Georges Cuvier's analysis of fossils and discovery of extinction disrupted static views of nature in the early 19th century, confirming geology as showing a historical sequence of life. British natural theology, which sought examples of adaptation to show design by a benevolent Creator, adopted catastrophism to show earlier organisms being replaced in a series of creations by new organisms better adapted to a changed environment. Charles Lyell (1797–1875) also saw adaptation to changing environments as a sign of a benevolent Creator, but his uniformitarianism envisaged continuing extinctions, leaving unanswered the problem of providing replacements.
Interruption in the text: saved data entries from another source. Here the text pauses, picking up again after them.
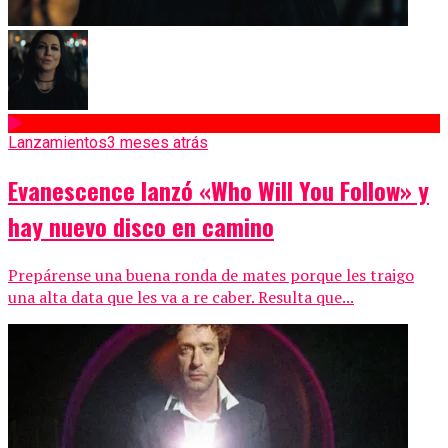
Lanzamientos
3 meses atrás
Evanescence lanzó «Who Will You Follow» y
hay nuevo disco en camino
Prepárense una buena ronda de mates porque les traigo
una alta data que les va a re caber. Resulta que...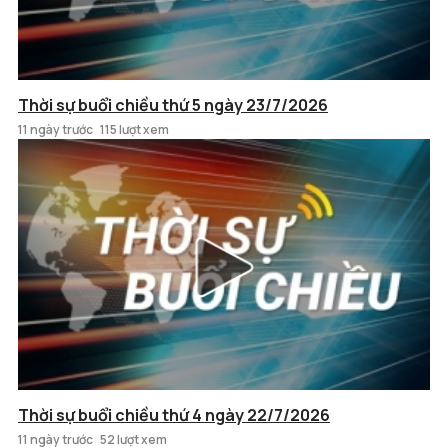
Thời sự buổi chiều thứ 5 ngày 23/7/2026
11 ngày trước
115 lượt xem
Thời sự buổi chiều thứ 4 ngày 22/7/2026
11 ngày trước
52 lượt xem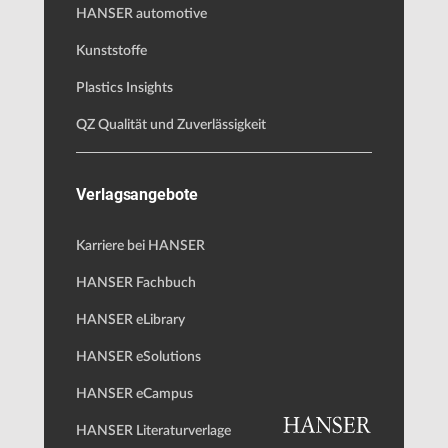
HANSER automotive
Kunststoffe
Plastics Insights
QZ Qualität und Zuverlässigkeit
Verlagsangebote
Karriere bei HANSER
HANSER Fachbuch
HANSER eLibrary
HANSER eSolutions
HANSER eCampus
HANSER Literaturverlage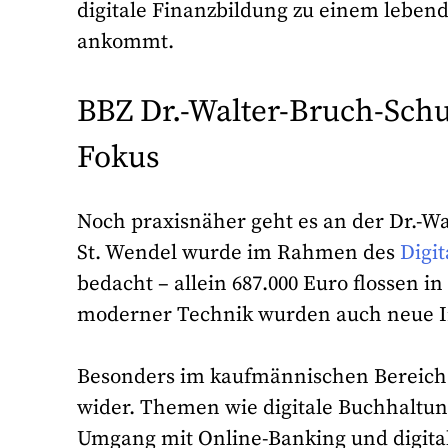
digitale Finanzbildung zu einem leben
ankommt.
BBZ Dr.-Walter-Bruch-Schu
Fokus
Noch praxisnäher geht es an der Dr.-W
St. Wendel wurde im Rahmen des
Digit
bedacht – allein 687.000 Euro flossen i
moderner Technik wurden auch neue In
Besonders im kaufmännischen Bereich s
wider. Themen wie digitale Buchhaltun
Umgang mit Online-Banking und digital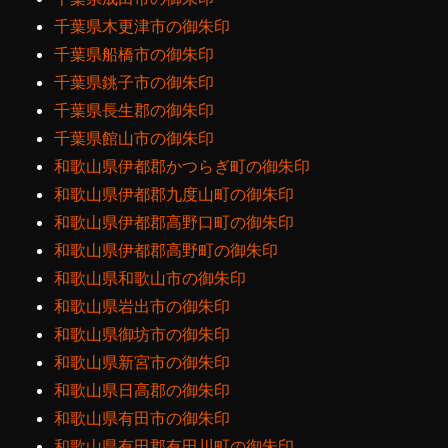
千葉県木更津市の御朱印
千葉県船橋市の御朱印
千葉県銚子市の御朱印
千葉県長生郡の御朱印
千葉県館山市の御朱印
和歌山県伊都郡かつらぎ町の御朱印
和歌山県伊都郡九度山町の御朱印
和歌山県伊都郡高野口町の御朱印
和歌山県伊都郡高野町の御朱印
和歌山県和歌山市の御朱印
和歌山県岩出市の御朱印
和歌山県御坊市の御朱印
和歌山県新宮市の御朱印
和歌山県日高郡の御朱印
和歌山県有田市の御朱印
和歌山県有田郡有田川町の御朱印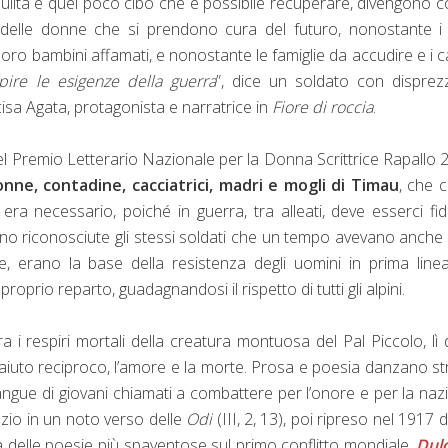
pulita e quel poco cibo che è possibile recuperare, divengono 
 delle donne che si prendono cura del futuro, nonostante i
 loro bambini affamati, e nonostante le famiglie da accudire e i 
pire le esigenze della guerra
”, dice un soldato con dispre
cisa Agata, protagonista e narratrice in
Fiore di roccia
.
e del Premio Letterario Nazionale per la Donna Scrittrice Rapallo 
nne, contadine, cacciatrici, madri e mogli di Timau
, che 
era necessario, poiché in guerra, tra alleati, deve esserci fid
evano riconosciute gli stessi soldati che un tempo avevano anche
, erano la base della resistenza degli uomini in prima line
prio reparto, guadagnandosi il rispetto di tutti gli alpini.
a i respiri mortali della creatura montuosa del Pal Piccolo, lì
’aiuto reciproco, l’amore e la morte. Prosa e poesia danzano st
angue di giovani chiamati a combattere per l’onore e per la naz
azio in un noto verso delle
Odi
(III, 2, 13), poi ripreso nel 1917 
 delle poesie più spaventose sul primo conflitto mondiale,
Dulc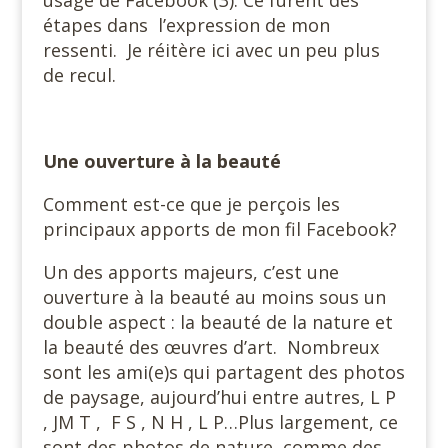
étapes dans l’expression de mon
ressenti. Je réitère ici avec un peu plus
de recul.
Une ouverture à la beauté
Comment est-ce que je perçois les
principaux apports de mon fil Facebook?
Un des apports majeurs, c’est une
ouverture à la beauté au moins sous un
double aspect : la beauté de la nature et
la beauté des œuvres d’art. Nombreux
sont les ami(e)s qui partagent des photos
de paysage, aujourd’hui entre autres, L P
, JM T , F S , N H , L P…Plus largement, ce
sont des photos de nature, comme des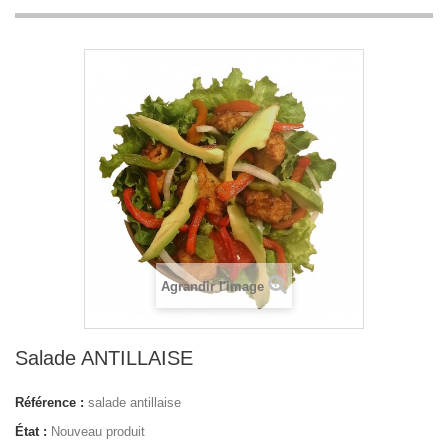
Agrandir l'image
Salade ANTILLAISE
Référence :
salade antillaise
État :
Nouveau produit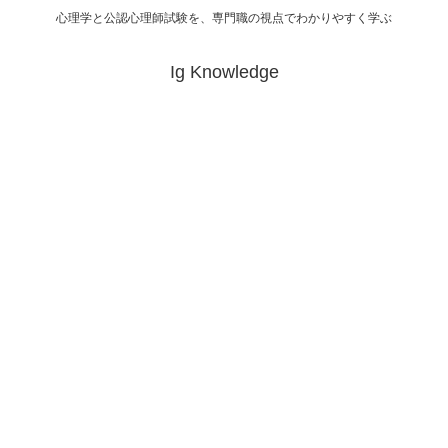
心理学と公認心理師試験を、専門職の視点でわかりやすく学ぶ
Ig Knowledge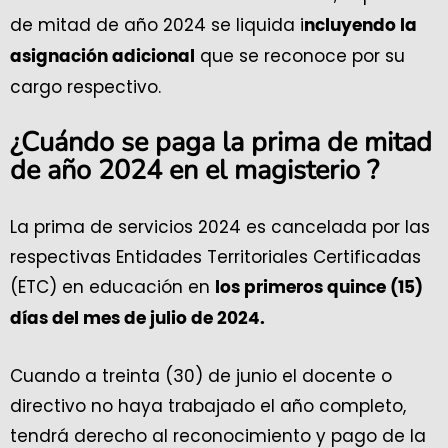
de mitad de año 2024 se liquida i
ncluyendo la
que se reconoce por su
asignación adicional
cargo respectivo.
¿Cuándo se paga la prima de mitad
de año 2024 en el magisterio ?
La prima de servicios 2024 es cancelada por las
respectivas Entidades Territoriales Certificadas
(ETC) en educación en
los primeros quince (15)
días del mes de julio de 2024.
Cuando a treinta (30) de junio el docente o
directivo no haya trabajado el año completo,
tendrá derecho al reconocimiento y pago de la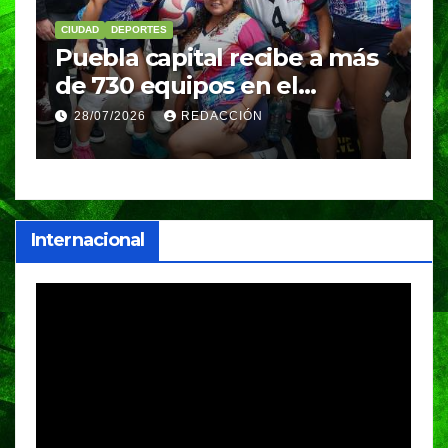
CIUDAD
DEPORTES
D
Puebla capital recibe a más
B
de 730 equipos en el
m
Festival Máster de Voleibol
N
28/07/2026
REDACCIÓN
c
i
Internacional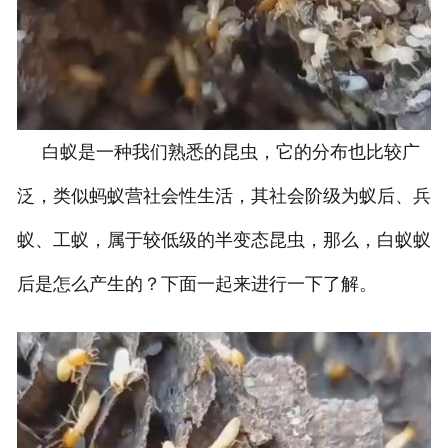
白蚁是一种我们熟悉的昆虫，它的分布也比较广
泛，类似蚂蚁营社会性生活，其社会阶级为蚁后、兵
蚁、工蚁，属于较低级的半变态昆虫，那么，白蚁蚁
后是怎么产生的？下面一起来进行一下了解。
As seen in correspondence between Lyell and John Herschel, scientists were looking for creation by laws rather than by miraculous interventions. In continental Europe, the idealism of philosophers including Lorenz Oken (1779–1851) developed a Naturphilosophie in which patterns of development from archetypes were a purposeful divine plan aimed at forming humanity. These scientists rejected transmutation of species as materialist. radicalism threatening the established hierarchies of society. The idealist Louis Agassiz (1807–1873), a persistent opponent of transmutation, saw mankind as the goal of a sequence of creations, but his concepts were the first to be adapted into a scheme of theistic evolutionism, when in Vestiges of the Natural History of Creation published in 1844, its anonymous author (Robert Chambers) set out goal-centred progressive development as the Creator's divine plan, programmed to unfold without direct intervention or miracles. The book became a best-seller and popularised the idea of transmutation in a designed "law of progression". The scientific establishment strongly attacked Vestiges  at the time, but later more sophisticated theistic evolutionists followed the same approach of looking for patterns of development as evidence of design.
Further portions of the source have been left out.